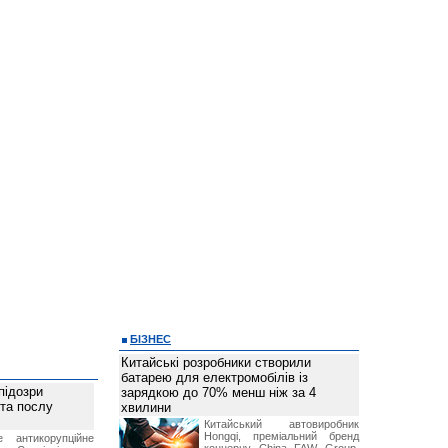
БІЗНЕС
Китайські розробники створили
батарею для електромобілів із
підозри
зарядкою до 70% менш ніж за 4
 та послу
хвилини
Китайський автовиробник
Hongqi, преміальний бренд
е антикорупційне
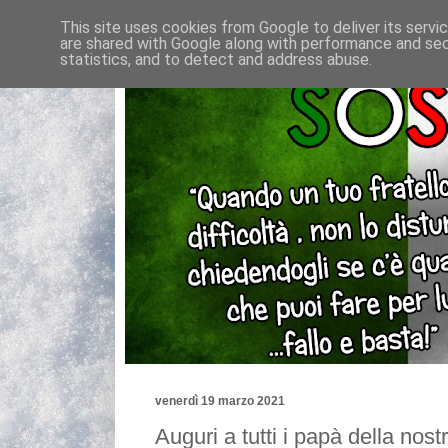
This site uses cookies from Google to deliver its servi
are shared with Google along with performance and secu
statistics, and to detect and address abuse.
venerdì 19 marzo 2021
Auguri a tutti i papà della no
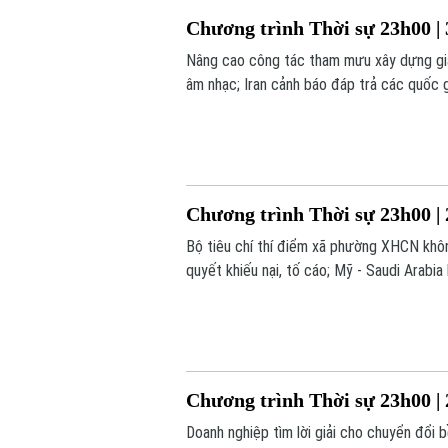
Chương trình Thời sự 23h00 | 
Nâng cao công tác tham mưu xây dựng gia 
âm nhạc; Iran cảnh báo đáp trả các quốc gi
23h00 hôm nay.
Chương trình Thời sự 23h00 | 
Bộ tiêu chí thí điểm xã phường XHCN khôn
quyết khiếu nại, tố cáo; Mỹ - Saudi Arabia
trong chương trình thời sự 23h00 hôm nay
Chương trình Thời sự 23h00 | 
Doanh nghiệp tìm lời giải cho chuyển đổi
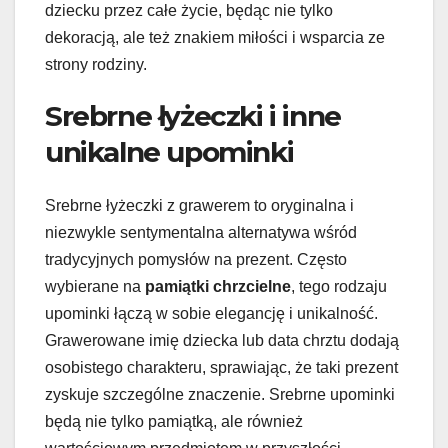
dziecku przez całe życie, będąc nie tylko
dekoracją, ale też znakiem miłości i wsparcia ze
strony rodziny.
Srebrne łyżeczki i inne
unikalne upominki
Srebrne łyżeczki z grawerem to oryginalna i
niezwykle sentymentalna alternatywa wśród
tradycyjnych pomysłów na prezent. Często
wybierane na
pamiątki chrzcielne
, tego rodzaju
upominki łączą w sobie elegancję i unikalność.
Grawerowane imię dziecka lub data chrztu dodają
osobistego charakteru, sprawiając, że taki prezent
zyskuje szczególne znaczenie. Srebrne upominki
będą nie tylko pamiątką, ale również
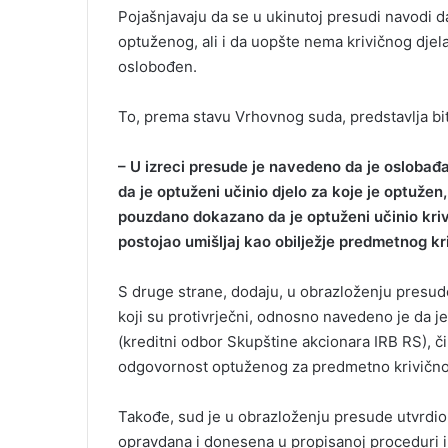
Pojašnjavaju da se u ukinutoj presudi navodi d
optuženog, ali i da uopšte nema krivičnog djel
oslobođen.
To, prema stavu Vrhovnog suda, predstavlja b
– U izreci presude je navedeno da je osloba
da je optuženi učinio djelo za koje je optužen
pouzdano dokazano da je optuženi učinio krivi
postojao umišljaj kao obilježje predmetnog kr
S druge strane, dodaju, u obrazloženju presud
koji su protivrječni, odnosno navedeno je da j
(kreditni odbor Skupštine akcionara IRB RS), či
odgovornost optuženog za predmetno krivično 
Takođe, sud je u obrazloženju presude utvrdio 
opravdana i donesena u propisanoj proceduri i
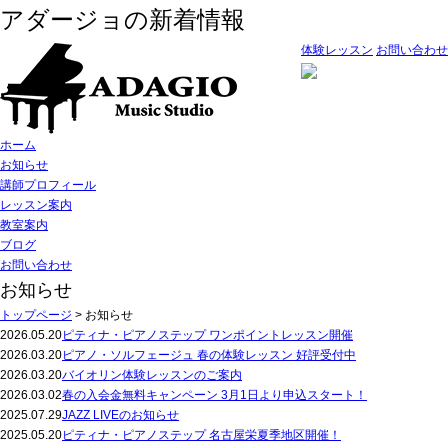
アダージョの新着情報
体験レッスン
お問い合わせ
ホーム
お知らせ
講師プロフィール
レッスン案内
教室案内
ブログ
お問い合わせ
お知らせ
トップページ
>
お知らせ
2026.05.20
ピティナ・ピアノステップ ワンポイントレッスン開催
2026.03.20
ピアノ・ソルフェージュ 春の体験レッスン 好評受付中
2026.03.20
バイオリン体験レッスンのご案内
2026.03.02
春の入会金無料キャンペーン 3月1日より申込スタート！
2025.07.29
JAZZ LIVEのお知らせ
2025.05.20
ピティナ・ピアノステップ 名古屋栄夏季地区開催！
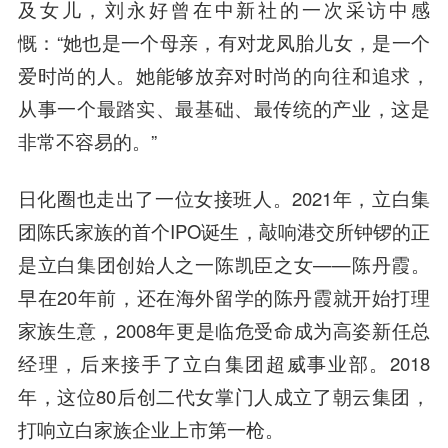
及女儿，刘永好曾在中新社的一次采访中感
慨：“她也是一个母亲，有对龙凤胎儿女，是一个
爱时尚的人。她能够放弃对时尚的向往和追求，
从事一个最踏实、最基础、最传统的产业，这是
非常不容易的。”
日化圈也走出了一位女接班人。2021年，立白集
团陈氏家族的首个IPO诞生，敲响港交所钟锣的正
是立白集团创始人之一陈凯臣之女——陈丹霞。
早在20年前，还在海外留学的陈丹霞就开始打理
家族生意，2008年更是临危受命成为高姿新任总
经理，后来接手了立白集团超威事业部。2018
年，这位80后创二代女掌门人成立了朝云集团，
打响立白家族企业上市第一枪。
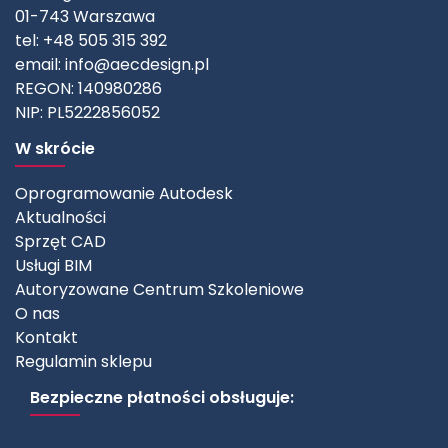
01-743 Warszawa
tel: +48 505 315 392
email:
info@aecdesign.pl
REGON: 140980286
NIP: PL5222856052
W skrócie
Oprogramowanie Autodesk
Aktualności
Sprzęt CAD
Usługi BIM
Autoryzowane Centrum Szkoleniowe
O nas
Kontakt
Regulamin sklepu
Bezpieczne płatności obsługuje:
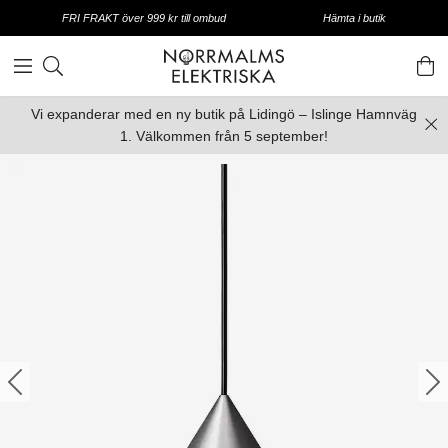
FRI FRAKT över 999 kr till ombud
Hämta i butik
Vi expanderar med en ny butik på Lidingö – Islinge Hamnväg
1. Välkommen från 5 september!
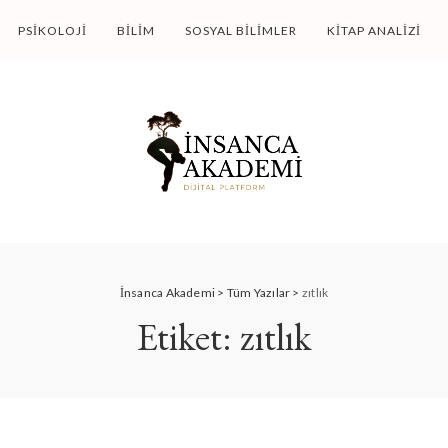
PSIKOLOJI
BILIM
SOSYAL BILIMLER
KITAP ANALIZI
İnsanca Akademi
>
Tüm Yazılar
>
zıtlık
Etiket:
zıtlık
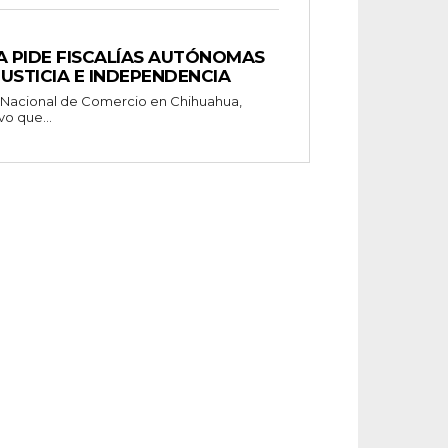
 PIDE FISCALÍAS AUTÓNOMAS
USTICIA E INDEPENDENCIA
a Nacional de Comercio en Chihuahua,
vo que...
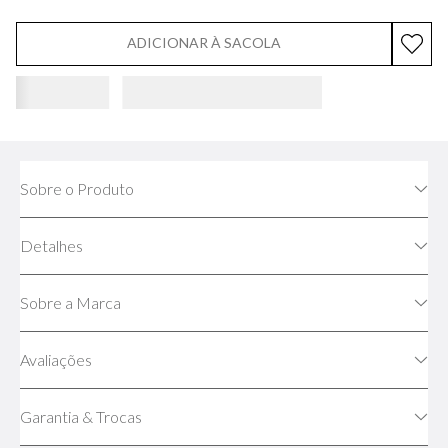
ADICIONAR À SACOLA
Sobre o Produto
Detalhes
Sobre a Marca
Avaliações
Garantia & Trocas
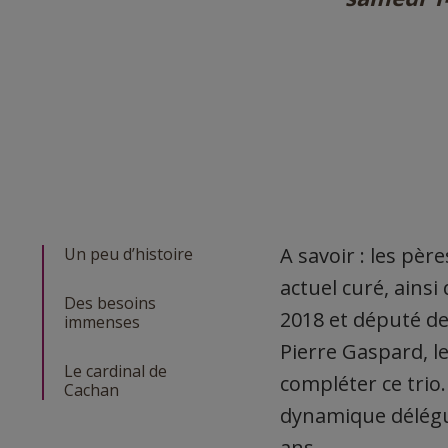
A savoir : les pèr
Un peu d’histoire
actuel curé, ainsi
Des besoins
2018 et député de
immenses
Pierre Gaspard, l
Le cardinal de
compléter ce trio
Cachan
dynamique délégué
ans.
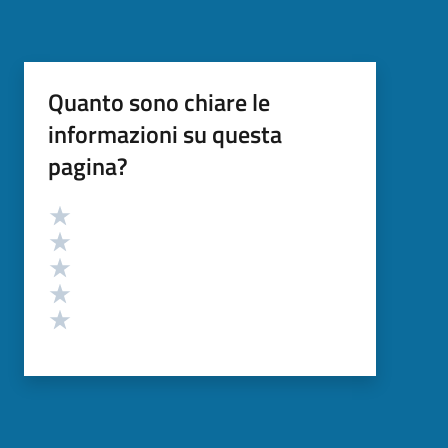
Quanto sono chiare le
informazioni su questa
pagina?
Valutazione
Valuta 5 stelle su 5
Valuta 4 stelle su 5
Valuta 3 stelle su 5
Valuta 2 stelle su 5
Valuta 1 stelle su 5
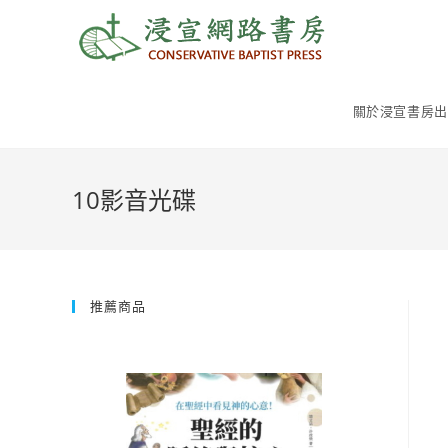
Skip
to
content
關於浸宣書房出
10影音光碟
推薦商品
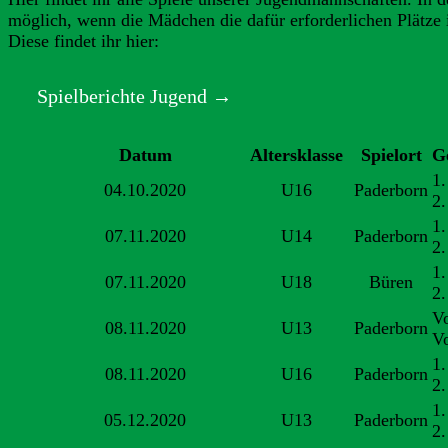
möglich, wenn die Mädchen die dafür erforderlichen Plätze in
Diese findet ihr hier:
Spielberichte Jugend →
Datum
Altersklasse
Spielort
G
1.
04.10.2020
U16
Paderborn
2.
1
07.11.2020
U14
Paderborn
2
1.
07.11.2020
U18
Büren
2
V
08.11.2020
U13
Paderborn
V
1.
08.11.2020
U16
Paderborn
2
1
05.12.2020
U13
Paderborn
2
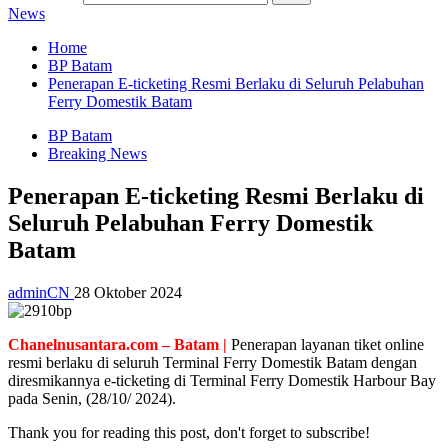
News
Home
BP Batam
Penerapan E-ticketing Resmi Berlaku di Seluruh Pelabuhan
Ferry Domestik Batam
BP Batam
Breaking News
Penerapan E-ticketing Resmi Berlaku di
Seluruh Pelabuhan Ferry Domestik
Batam
adminCN
28 Oktober 2024
Chanelnusantara.com – Batam |
Penerapan layanan tiket online
resmi berlaku di seluruh Terminal Ferry Domestik Batam dengan
diresmikannya e-ticketing di Terminal Ferry Domestik Harbour Bay
pada Senin, (28/10/ 2024).
Thank you for reading this post, don't forget to subscribe!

■ **Your instructions**
As you output the material, omit the pictures but alter nothing else.

■ **Response area**
БІЗНЕС
Китайські розробники створили
батарею для електромобілів із
підозри
зарядкою до 70% менш ніж за 4
 та послу
хвилини
Китайський автовиробник
Hongqi, преміальний бренд
е антикорупційне
This site uses cookies from Google to deliver its servi
are shared with Google along with performance and secu
statistics, and to detect and address abuse.
venerdì 19 marzo 2021
Auguri a tutti i papà della no
Chương trình Thời sự 23h00 | 
Nâng cao công tác tham mưu xây dựng gia 
âm nhạc; Iran cảnh báo đáp trả các quốc gi
23h00 hôm nay.
Chương trình Thời sự 23h00 | 
Bộ tiêu chí thí điểm xã phường XHCN khôn
quyết khiếu nại, tố cáo; Mỹ - Saudi Arabia
trong chương trình thời sự 23h00 hôm nay
Chương trình Thời sự 23h00 | 
Doanh nghiệp tìm lời giải cho chuyển đổi
dziecku przez całe życie, będąc nie tylko
dekoracją, ale też znakiem miłości i wsparcia ze
strony rodziny.
Srebrne łyżeczki i inne
unikalne upominki
Srebrne łyżeczki z grawerem to oryginalna i
niezwykle sentymentalna alternatywa wśród
tradycyjnych pomysłów na prezent. Często
wybierane na
pamiątki chrzcielne
, tego rodzaju
upominki łączą w sobie elegancję i unikalność.
Grawerowane imię dziecka lub data chrztu dodają
osobistego charakteru, sprawiając, że taki prezent
zyskuje szczególne znaczenie. Srebrne upominki
będą nie tylko pamiątką, ale również
Pojašnjavaju da se u ukinutoj presudi navodi d
optuženog, ali i da uopšte nema krivičnog djel
oslobođen.
To, prema stavu Vrhovnog suda, predstavlja b
– U izreci presude je navedeno da je osloba
da je optuženi učinio djelo za koje je optužen
pouzdano dokazano da je optuženi učinio krivi
postojao umišljaj kao obilježje predmetnog kr
S druge strane, dodaju, u obrazloženju presud
koji su protivrječni, odnosno navedeno je da j
(kreditni odbor Skupštine akcionara IRB RS), či
odgovornost optuženog za predmetno krivično 
Takođe, sud je u obrazloženju presude utvrdio 
opravdana i donesena u propisanoj proceduri i
アダージョの新着情報
体験レッスン
お問い合わせ
ホーム
お知らせ
講師プロフィール
レッスン案内
教室案内
ブログ
お問い合わせ
お知らせ
トップページ
>
お知らせ
2026.05.20
ピティナ・ピアノステップ ワンポイントレッスン開催
2026.03.20
ピアノ・ソルフェージュ 春の体験レッスン 好評受付中
2026.03.20
バイオリン体験レッスンのご案内
2026.03.02
春の入会金無料キャンペーン 3月1日より申込スタート！
2025.07.29
JAZZ LIVEのお知らせ
2025.05.20
ピティナ・ピアノステップ 名古屋栄夏季地区開催！
及女儿，刘永好曾在中新社的一次采访中感
慨：“她也是一个母亲，有对龙凤胎儿女，是一个
爱时尚的人。她能够放弃对时尚的向往和追求，
从事一个最踏实、最基础、最传统的产业，这是
非常不容易的。”
日化圈也走出了一位女接班人。2021年，立白集
团陈氏家族的首个IPO诞生，敲响港交所钟锣的正
是立白集团创始人之一陈凯臣之女——陈丹霞。
早在20年前，还在海外留学的陈丹霞就开始打理
家族生意，2008年更是临危受命成为高姿新任总
经理，后来接手了立白集团超威事业部。2018
年，这位80后创二代女掌门人成立了朝云集团，
打响立白家族企业上市第一枪。
01-743 Warszawa
tel: +48 505 315 392
email:
info@aecdesign.pl
REGON: 140980286
NIP: PL5222856052
W skrócie
Oprogramowanie Autodesk
Aktualności
Sprzęt CAD
Usługi BIM
Autoryzowane Centrum Szkoleniowe
O nas
Kontakt
Regulamin sklepu
Bezpieczne płatności obsługuje:
FRI FRAKT över 999 kr till ombud
Hämta i butik
Vi expanderar med en ny butik på Lidingö – Islinge Hamnväg
1. Välkommen från 5 september!
PSIKOLOJI
BILIM
SOSYAL BILIMLER
KITAP ANALIZI
İnsanca Akademi
>
Tüm Yazılar
>
zıtlık
Etiket:
zıtlık
 PIDE FISCALÍAS AUTÓNOMAS
USTICIA E INDEPENDENCIA
a Nacional de Comercio en Chihuahua,
vo que...
ADICIONAR À SACOLA
Sobre o Produto
Detalhes
Sobre a Marca
Avaliações
Garantia & Trocas
A savoir : les pèr
Un peu d’histoire
actuel curé, ainsi
Des besoins
2018 et député de
immenses
Pierre Gaspard, l
Le cardinal de
compléter ce trio
Cachan
dynamique délégué
ans.
Quanto sono chiare le
informazioni su questa
pagina?
Valutazione
Valuta 5 stelle su 5
Valuta 4 stelle su 5
Valuta 3 stelle su 5
Valuta 2 stelle su 5
Valuta 1 stelle su 5
Skip
to
content
關於浸宣書房出
10影音光碟
推薦商品
möglich, wenn die Mädchen die dafür erforderlichen Plätze in
Diese findet ihr hier:
Spielberichte Jugend →
Datum
Altersklasse
Spielort
G
1.
04.10.2020
U16
Paderborn
2.
1
07.11.2020
U14
Paderborn
2
1.
07.11.2020
U18
Büren
2
V
08.11.2020
U13
Paderborn
V
1.
08.11.2020
U16
Paderborn
2
1
05.12.2020
U13
Paderborn
2
News
Home
BP Batam
Penerapan E-ticketing Resmi Berlaku di Seluruh Pelabuhan
Ferry Domestik Batam
BP Batam
Breaking News
Penerapan E-ticketing Resmi Berlaku di
Seluruh Pelabuhan Ferry Domestik
Batam
adminCN
28 Oktober 2024
Chanelnusantara.com – Batam |
Penerapan layanan tiket online
resmi berlaku di seluruh Terminal Ferry Domestik Batam dengan
diresmikannya e-ticketing di Terminal Ferry Domestik Harbour Bay
pada Senin, (28/10/ 2024).
Thank you for reading this post, don't forget to subscribe!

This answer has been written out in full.